AWS Storage Explained¶

What is EC2?¶

AWS has a warehouse full of powerful physical computers. Each physical computer is so powerful that software can split it into 10-50 fake computers simultaneously. Each fake computer behaves exactly like a real computer — it has its own CPU, RAM, disk, network, runs its own Linux. You rent one of these fake computers. That fake computer is called EC2.

AWS buys thousands of massive physical servers. Each server is extremely powerful — 256 CPUs, 2TB RAM. Way too much for one person. So AWS runs a hypervisor on each physical server, which splits it into 50 smaller fake computers. Each fake computer gets allocated some CPUs, some RAM, some disk. Each one runs its own Linux completely independently. They can’t see each other. Each one thinks it’s a real physical computer.

You rent one of those fake computers. That’s EC2. You get your own Linux, your own CPUs, your own RAM. But underneath, you’re sharing a physical box with 49 other people’s EC2s.

Now — when you STOP your EC2, that fake computer ceases to exist. It’s just a process that got killed. AWS frees up those CPUs and RAM for someone else immediately. The physical machine carries on running other people’s EC2s.

When you START your EC2 again, AWS picks any physical server that has spare capacity and creates a new fake computer on it. Could be a completely different physical machine in a different part of the datacenter. Fresh fake computer, fresh internal disk, nothing on it.

The Storage Options¶

Instance Store¶

Remember that physical server running 50 EC2s? That physical server has a real hard drive inside it. AWS carves out a slice of that physical drive and gives it to your EC2. Because it’s on the SAME physical machine, it’s incredibly fast — no network involved, direct connection. But when you stop your EC2, that fake computer dies, and that slice of disk gets wiped and given to the next EC2 that spins up on that physical machine. It’s gone forever. You can’t get it back.

EBS (Elastic Block Store)¶

AWS has OTHER physical machines in the datacenter whose only job is storing disks. Not running EC2s — just storing data. These are full computers running Linux, with custom AWS software on top to manage connections, handle where data sits on physical drives, and handle replication. You never interact with that OS directly.
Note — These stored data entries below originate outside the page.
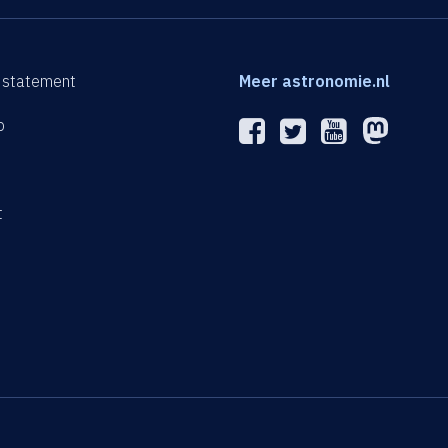
 statement
Meer astronomie.nl
p
n
t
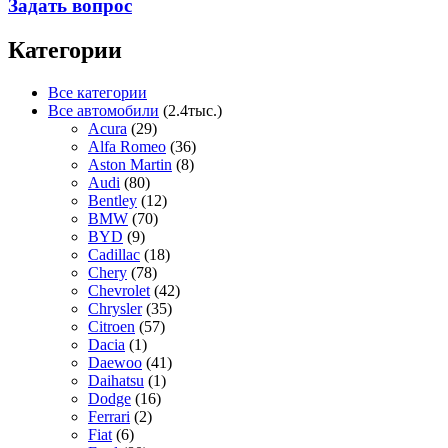
Задать вопрос
Категории
Все категории
Все автомобили
(2.4тыс.)
Acura
(29)
Alfa Romeo
(36)
Aston Martin
(8)
Audi
(80)
Bentley
(12)
BMW
(70)
BYD
(9)
Cadillac
(18)
Chery
(78)
Chevrolet
(42)
Chrysler
(35)
Citroen
(57)
Dacia
(1)
Daewoo
(41)
Daihatsu
(1)
Dodge
(16)
Ferrari
(2)
Fiat
(6)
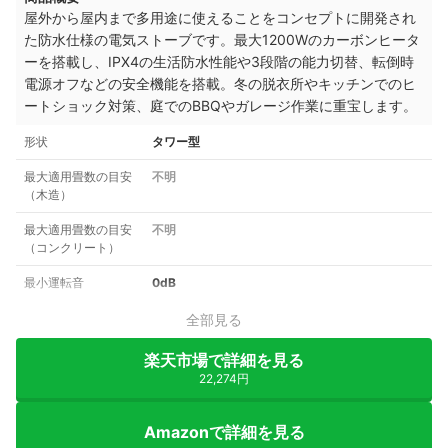
屋外から屋内まで多用途に使えることをコンセプトに開発され
た防水仕様の電気ストーブです。最大1200Wのカーボンヒータ
ーを搭載し、IPX4の生活防水性能や3段階の能力切替、転倒時
電源オフなどの安全機能を搭載。冬の脱衣所やキッチンでのヒ
ートショック対策、庭でのBBQやガレージ作業に重宝します。
形状
タワー型
最大適用畳数の目安
不明
（木造）
最大適用畳数の目安
不明
（コンクリート）
最小運転音
0dB
全部見る
楽天市場で詳細を見る
22,274円
Amazonで詳細を見る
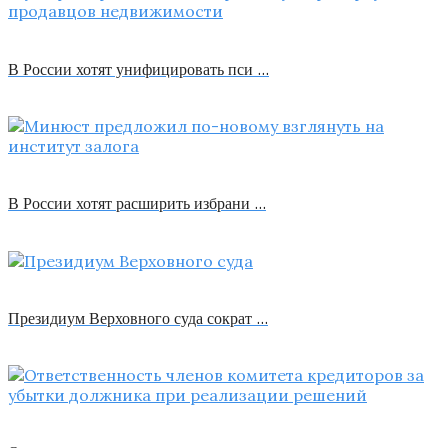
В России хотят унифицировать пси …
В России хотят расширить избрани …
Президиум Верховного суда сократ …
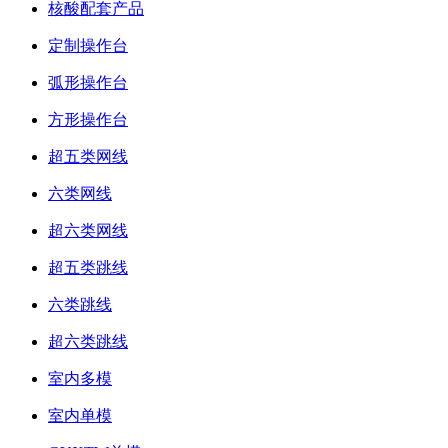
核酸配套产品
定制操作台
弧形操作台
方形操作台
超五类网线
六类网线
超六类网线
超五类跳线
六类跳线
超六类跳线
室内多模
室内单模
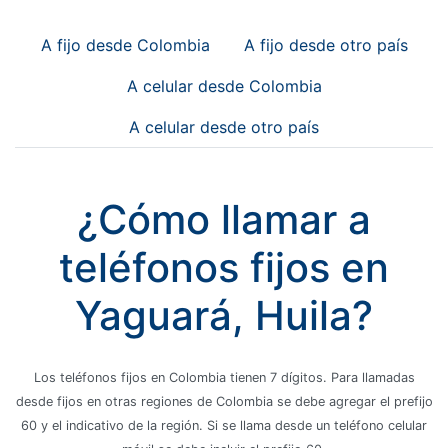
A fijo desde Colombia
A fijo desde otro país
A celular desde Colombia
A celular desde otro país
¿Cómo llamar a
teléfonos fijos en
Yaguará, Huila?
Los teléfonos fijos en Colombia tienen 7 dígitos. Para llamadas
desde fijos en otras regiones de Colombia se debe agregar el prefijo
60 y el indicativo de la región. Si se llama desde un teléfono celular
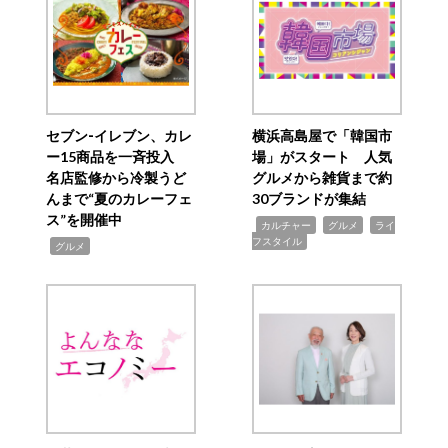
セブン‐イレブン、カレ
横浜高島屋で「韓国市
ー15商品を一斉投入
場」がスタート 人気
名店監修から冷製うど
グルメから雑貨まで約
んまで“夏のカレーフェ
30ブランドが集結
ス”を開催中
,
,
,
カルチャー
グルメ
ライ
フスタイル
,
グルメ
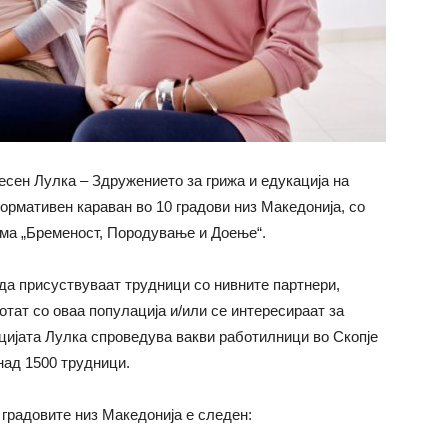
есен Лулка – Здружението за грижа и едукација на
ормативен караван во 10 градови низ Македонија, со
ма „Бременост, Породување и Доење“.
да присуствуваат трудници со нивните партнери,
тат со оваа популација и/или се интересираат за
ацијата Лулка спроведува вакви работилници во Скопје
 над 1500 трудници.
градовите низ Македонија е следен:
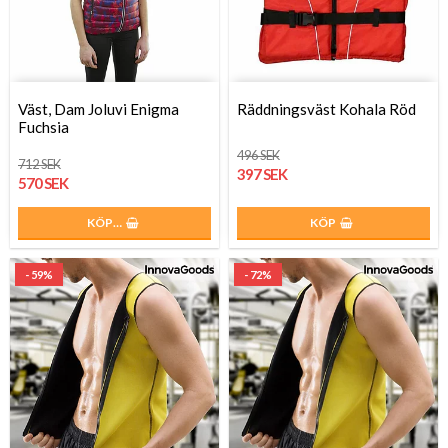
Väst, Dam Joluvi Enigma
Räddningsväst Kohala Röd
Fuchsia
496 SEK
712 SEK
397 SEK
570 SEK
KÖP…
KÖP
- 59%
- 72%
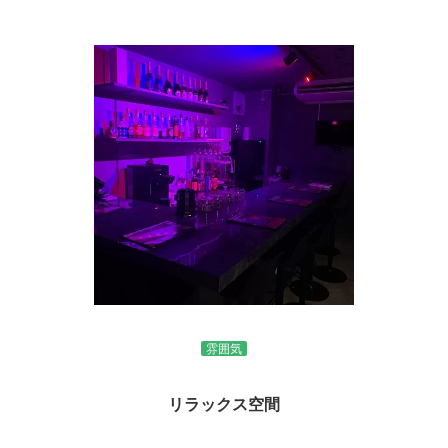
雰囲気
リラックス空間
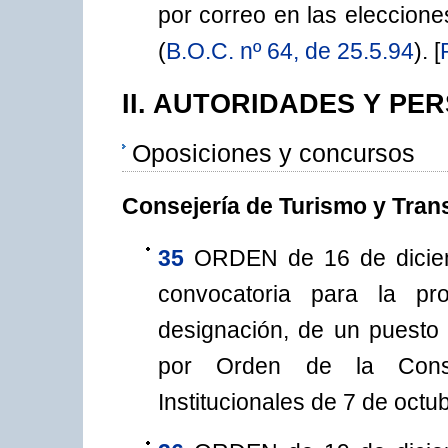
por correo en las eleccion
(
B.O.C. nº 64, de 25.5.94
). [
II. AUTORIDADES Y PE
Oposiciones y concursos
Consejería de Turismo y Tran
35
ORDEN de 16 de diciem
convocatoria para la pro
designación, de un puesto 
por Orden de la Conse
Institucionales de 7 de octu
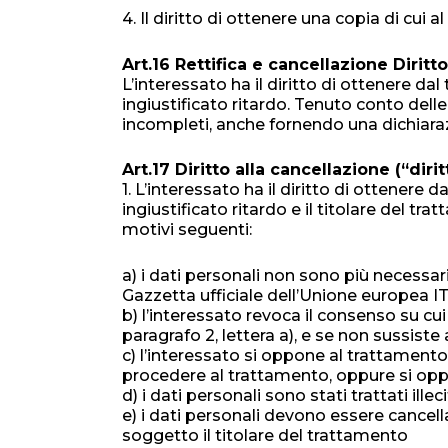
4. Il diritto di ottenere una copia di cui al
Art.16 Rettifica e cancellazione Diritto 
L’interessato ha il diritto di ottenere dal
ingiustificato ritardo. Tenuto conto delle 
incompleti, anche fornendo una dichiaraz
Art.17 Diritto alla cancellazione (“dirit
1. L’interessato ha il diritto di ottenere
ingiustificato ritardo e il titolare del tr
motivi seguenti:
a) i dati personali non sono più necessari r
Gazzetta ufficiale dell’Unione europea I
b) l’interessato revoca il consenso su cui 
paragrafo 2, lettera a), e se non sussist
c) l’interessato si oppone al trattamento 
procedere al trattamento, oppure si oppon
d) i dati personali sono stati trattati ill
e) i dati personali devono essere cancel
soggetto il titolare del trattamento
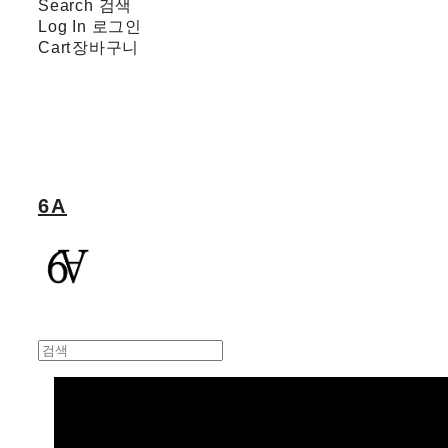
Search
검색
Log In
로그인
Cart
장바구니
6A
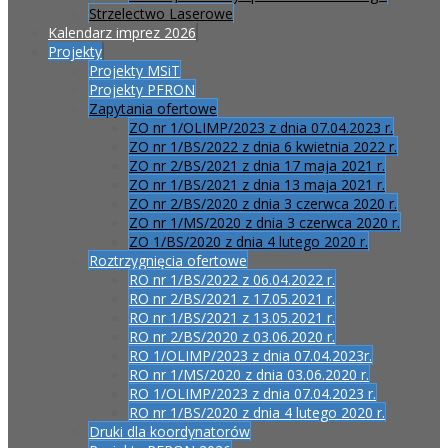
Strzelectwo Laserowe
Kalendarz imprez 2026
Projekty
Projekty MSiT
Projekty PFRON
Zapytania ofertowe
ZO nr 1/OLIMP/2023 z dnia 07.04.2023 r.
ZO nr 1/BS/2022 z dnia 6 kwietnia 2022 r.
ZO nr 2/BS/2021 z dnia 17 maja 2021 r.
ZO nr 1/BS/2021 z dnia 13 maja 2021 r.
ZO nr 2/BS/2020 z dnia 3 czerwca 2020 r.
ZO nr 1/MS/2020 z dnia 3 czerwca 2020 r.
ZO 1/BS/2020 z dnia 4 lutego 2020 r.
Roztrzygnięcia ofertowe
RO nr 1/BS/2022 z 06.04.2022 r.
RO nr 2/BS/2021 z 17.05.2021 r.
RO nr 1/BS/2021 z 13.05.2021 r.
RO nr 2/BS/2020 z 03.06.2020 r.
RO 1/OLIMP/2023 z dnia 07.04.2023r.
RO nr 1/MS/2020 z dnia 03.06.2020 r.
RO 1/OLIMP/2023 z dnia 07.04.2023 r.
RO nr 1/BS/2020 z dnia 4 lutego 2020 r.
Druki dla koordynatorów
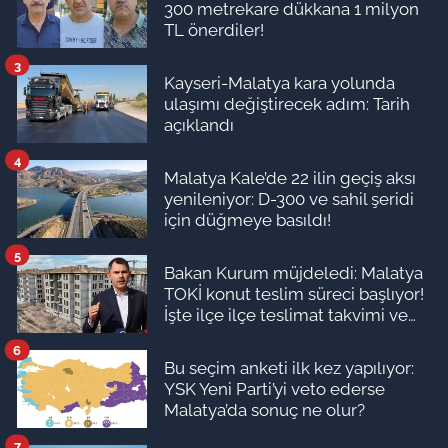
300 metrekare dükkana 1 milyon
TL önerdiler!
3
Kayseri-Malatya kara yolunda
ulaşımı değiştirecek adım: Tarih
açıklandı
4
Malatya Kale’de 22 ilin geçiş aksı
yenileniyor: D-300 ve sahil şeridi
için düğmeye basıldı!
5
Bakan Kurum müjdeledi: Malatya
TOKİ konut teslim süreci başlıyor!
İşte ilçe ilçe teslimat takvimi ve
ödeme planı
6
Bu seçim anketi ilk kez yapılıyor:
YSK Yeni Parti’yi veto ederse
Malatya’da sonuç ne olur?
7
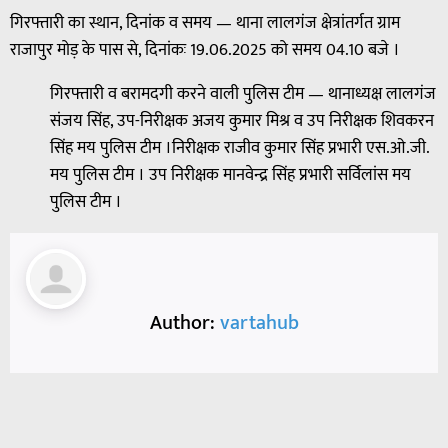
गिरफ्तारी का स्थान, दिनांक व समय — थाना लालगंज क्षेत्रांतर्गत ग्राम
राजापुर मोड़ के पास से, दिनांकः 19.06.2025 को समय 04.10 बजे ।
गिरफ्तारी व बरामदगी करने वाली पुलिस टीम — थानाध्यक्ष लालगंज
संजय सिंह, उप-निरीक्षक अजय कुमार मिश्र व उप निरीक्षक शिवकरन
सिंह मय पुलिस टीम ।निरीक्षक राजीव कुमार सिंह प्रभारी एस.ओ.जी.
मय पुलिस टीम । उप निरीक्षक मानवेन्द्र सिंह प्रभारी सर्विलांस मय
पुलिस टीम ।
Author:
vartahub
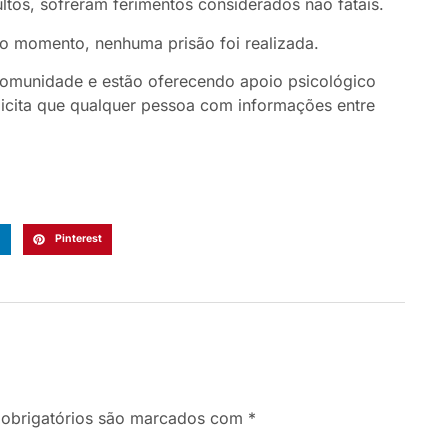
tos, sofreram ferimentos considerados não fatais.
 o momento, nenhuma prisão foi realizada.
comunidade e estão oferecendo apoio psicológico
olicita que qualquer pessoa com informações entre
n
Pinterest
obrigatórios são marcados com
*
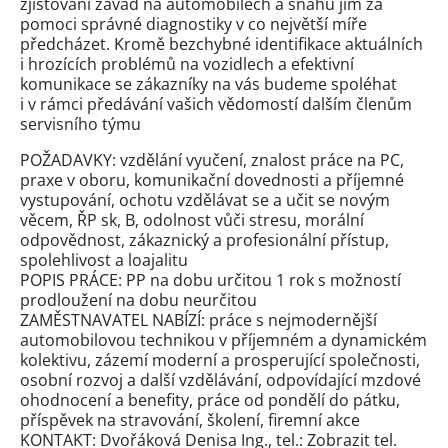
zjišťování závad na automobilech a snahu jim za
pomoci správné diagnostiky v co největší míře
předcházet. Kromě bezchybné identifikace aktuálních
i hrozících problémů na vozidlech a efektivní
komunikace se zákazníky na vás budeme spoléhat
i v rámci předávání vašich vědomostí dalším členům
servisního týmu
POŽADAVKY: vzdělání vyučení, znalost práce na PC,
praxe v oboru, komunikační dovednosti a příjemné
vystupování, ochotu vzdělávat se a učit se novým
věcem, ŘP sk, B, odolnost vůči stresu, morální
odpovědnost, zákaznický a profesionální přístup,
spolehlivost a loajalitu
POPIS PRÁCE: PP na dobu určitou 1 rok s možností
prodloužení na dobu neurčitou
ZAMĚSTNAVATEL NABÍZÍ: práce s nejmodernější
automobilovou technikou v příjemném a dynamickém
kolektivu, zázemí moderní a prosperující společnosti,
osobní rozvoj a další vzdělávání, odpovídající mzdové
ohodnocení a benefity, práce od pondělí do pátku,
příspěvek na stravování, školení, firemní akce
KONTAKT: Dvořáková Denisa Ing., tel.:
Zobrazit tel.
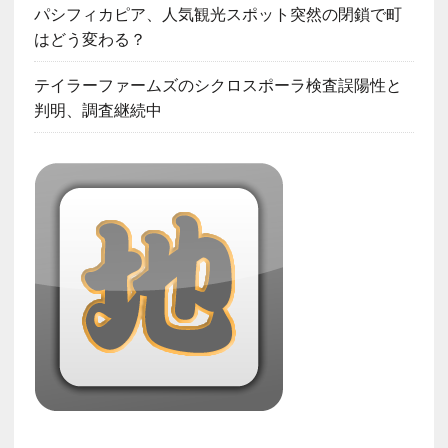
パシフィカピア、人気観光スポット突然の閉鎖で町
はどう変わる？
テイラーファームズのシクロスポーラ検査誤陽性と
判明、調査継続中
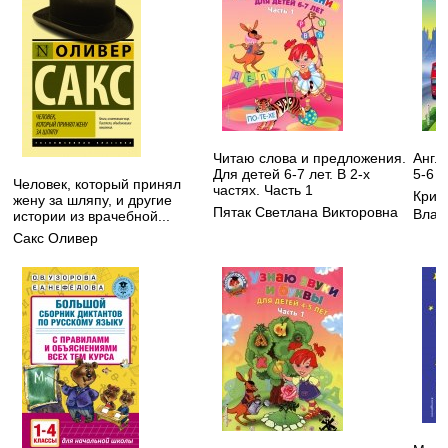
Читаю слова и предложения.
Англ
Для детей 6-7 лет. В 2-х
5-6 л
Человек, который принял
частях. Часть 1
Криж
жену за шляпу, и другие
Пятак Светлана Викторовна
Влад
истории из врачебной...
Сакс Оливер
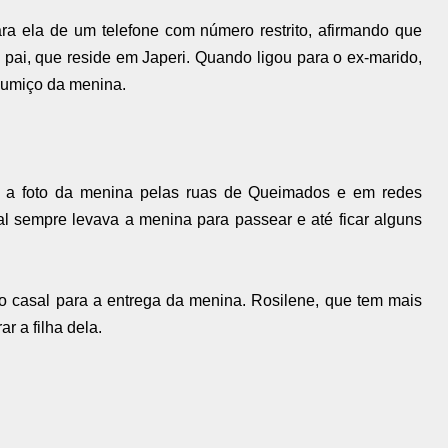
ra ela de um telefone com número restrito, afirmando que
 pai, que reside em Japeri. Quando ligou para o ex-marido,
 sumiço da menina.
m a foto da menina pelas ruas de Queimados e em redes
al sempre levava a menina para passear e até ficar alguns
o casal para a entrega da menina. Rosilene, que tem mais
ar a filha dela.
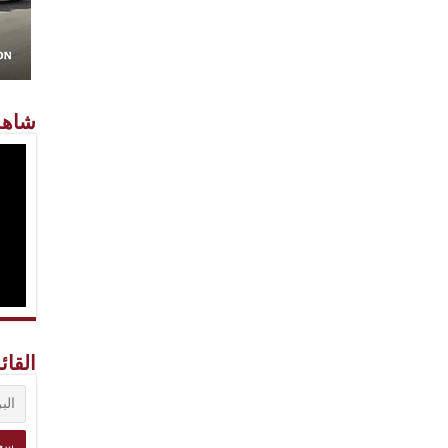
شاهد
القائ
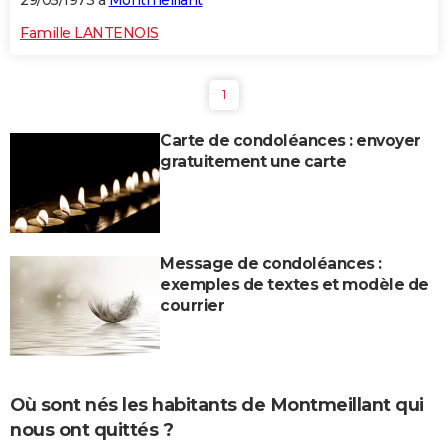
29/05/1973 à
Montmeillant
Famille LANTENOIS
1
Carte de condoléances : envoyer
gratuitement une carte
Message de condoléances :
exemples de textes et modèle de
courrier
Où sont nés les habitants de Montmeillant qui
nous ont quittés ?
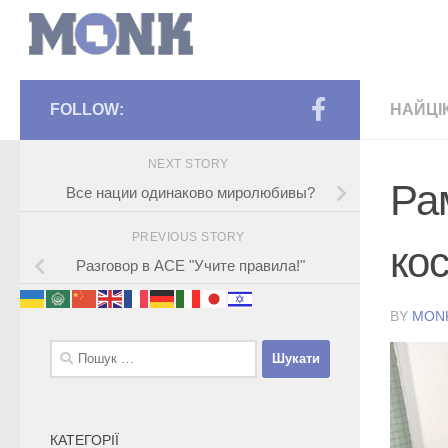
FOLLOW:
НАЙЦІ
NEXT STORY
Ра
Все нации одинаково миролюбивы?
PREVIOUS STORY
ко
Разговор в АСЕ "Учите правила!"
BY
MON
Пошук:
КАТЕГОРІЇ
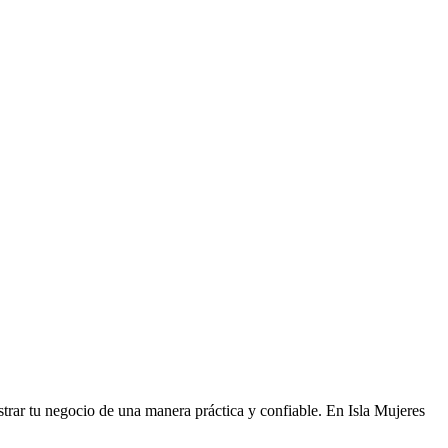
istrar tu negocio de una manera práctica y confiable. En Isla Mujeres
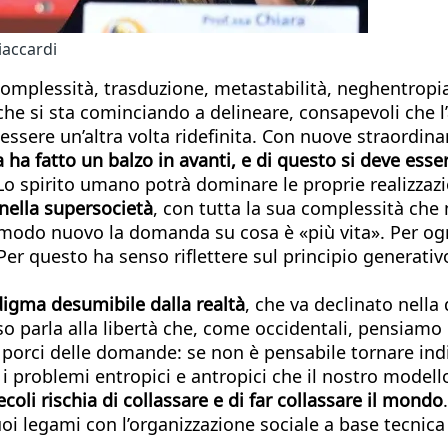
iaccardi
complessità, trasduzione, metastabilità, neghentropia
he si sta cominciando a delineare, consapevoli che l’
essere un’altra volta ridefinita. Con nuove straordinar
a ha fatto un balzo in avanti, e di questo si deve ess
Lo spirito umano potrà dominare le proprie realizzazio
nella supersocietà
, con tutta la sua complessità c
do nuovo la domanda su cosa è «più vita». Per ogni s
er questo ha senso riflettere sul principio generativ
digma desumibile dalla realtà
, che va declinato nella 
so parla alla libertà che, come occidentali, pensiamo
orci delle domande: se non è pensabile tornare indie
 problemi entropici e antropici che il nostro modell
ecoli rischia di collassare e di far collassare il mondo
uoi legami con l’organizzazione sociale a base tecnica 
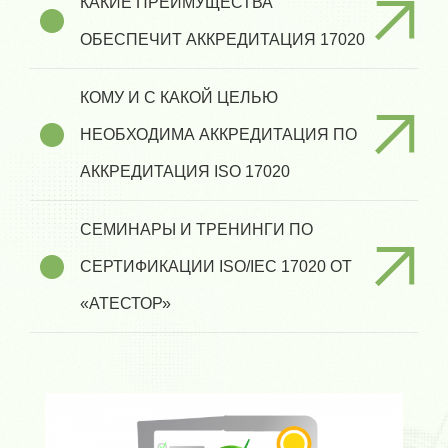
КАКИЕ ПРЕИМУЩЕСТВА
ОБЕСПЕЧИТ АККРЕДИТАЦИЯ 17020
КОМУ И С КАКОЙ ЦЕЛЬЮ
НЕОБХОДИМА АККРЕДИТАЦИЯ ПО
АККРЕДИТАЦИЯ ISO 17020
СЕМИНАРЫ И ТРЕНИНГИ ПО
СЕРТИФИКАЦИИ ISO/IEC 17020 ОТ
«АТЕСТОР»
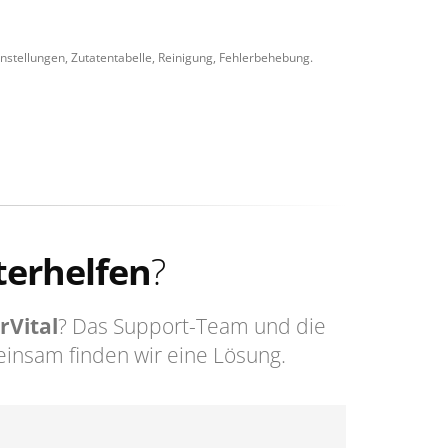
instellungen, Zutatentabelle, Reinigung, Fehlerbehebung.
terhelfen
?
rVital
? Das Support-Team und die
insam finden wir eine Lösung.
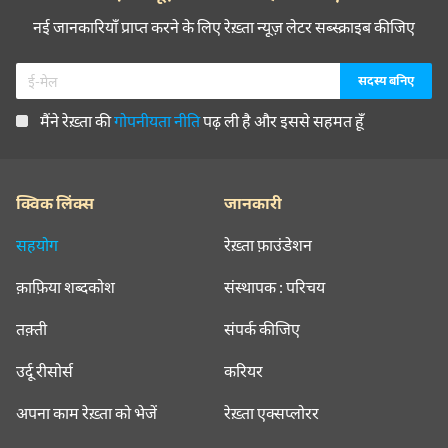
नई जानकारियाँ प्राप्त करने के लिए रेख़्ता न्यूज़ लेटर सब्स्क्राइब कीजिए
मैंने रेख़्ता की
गोपनीयता नीति
पढ़ ली है और इससे सहमत हूँ
क्विक लिंक्स
जानकारी
सहयोग
रेख़्ता फ़ाउंडेशन
क़ाफ़िया शब्दकोश
संस्थापक : परिचय
तक़्ती
संपर्क कीजिए
उर्दू रीसोर्स
करियर
अपना काम रेख़्ता को भेजें
रेख़्ता एक्सप्लोरर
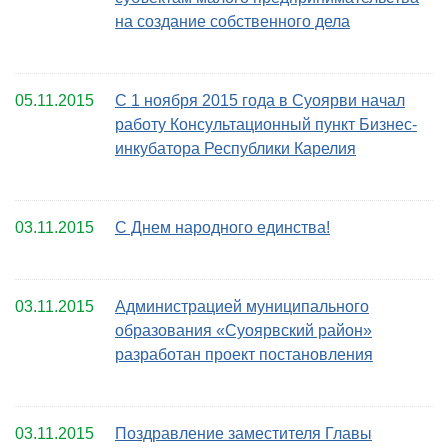
на создание собственного дела
05.11.2015
С 1 ноября 2015 года в Суоярви начал
работу Консультационный пункт Бизнес-
инкубатора Республики Карелия
03.11.2015
C Днем народного единства!
03.11.2015
Администрацией муниципального
образования «Суоярвский район»
разработан проект постановления
03.11.2015
Поздравление заместителя Главы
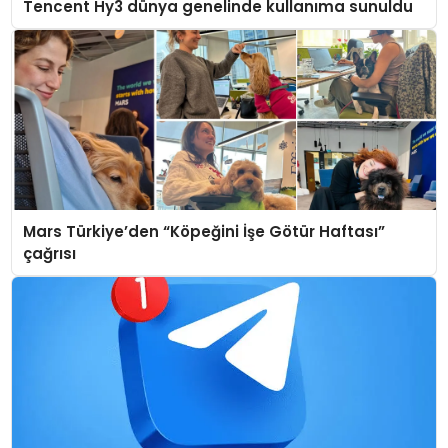
Tencent Hy3 dünya genelinde kullanıma sunuldu
Mars Türkiye’den “Köpeğini İşe Götür Haftası”
çağrısı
Your EC2 (fake computer on machine A) connects to that storage machine (machine B) over a network cable. Your OS sees it as a local disk, but actually every read and write travels over the network to machine B. Because machine B is dedicated only to you for that volume, when your EC2 stops and restarts on a completely different physical machine, it just reconnects to machine B over the network. Your data is always there.

EFS (Elastic File System)¶

Same concept as EBS — separate physical machines dedicated to storage, running Linux with custom software. The difference is the software running on those storage machines. EBS storage software says “one connection only.” EFS storage software says “thousands of connections simultaneously welcome.” So 500 EC2s can all read and write to the same EFS volume at the same time. The tradeoff is that coordinating thousands of simultaneous connections adds overhead, making it slightly slower than EBS.

S3 (Simple Storage Service)¶

Completely different concept. You’re not “connecting” to a disk at all. You’re talking to a web service over HTTP — same protocol as when you open a website in a browser. You say “store this file” and AWS internally decides how to store it — splits it across hundreds of drives, replicates it across multiple datacenters for redundancy, indexes it. You never see any of that. You just get a URL back. Because of this, you can NEVER say “change byte 500 in this file” — HTTP doesn’t work that way. You can only GET the whole file or PUT a whole new file. But it’s massively cheap and infinitely scalable because AWS spreads the load across thousands of machines internally.

When to Use Each¶

Instance Store¶

When you need the absolute fastest disk possible and you don’t care about losing the data. Example — you’re processing a massive dataset, you need to sort 5TB of data temporarily, you write results somewhere else (S3), then throw it away. Or caching — storing temporary cache data that can be rebuilt if lost.

EBS¶

Almost everything that needs persistent storage on a single EC2. Your OS lives here by default. Your database lives here — MySQL, PostgreSQL, MongoDB. Anything where one server needs fast reliable disk that survives restarts. This is the default choice 90% of the time.

EFS¶

When multiple EC2s need to read and write the SAME files simultaneously. Example — you have 20 web servers all serving user uploaded images. User uploads a photo to server 1. Server 2 needs to serve that same photo. With EBS you can’t — it’s attached to server 1 only. With EFS all 20 servers mount the same volume and all see the same files instantly.

S3¶

When you’re not running a database or filesystem — just storing files long term. Backups, images, videos, static website files, logs, anything you access via URL. Also when you need to store billions of files — EBS and EFS would be astronomically expensive at that scale. S3 is dirt cheap and infinitely scalable.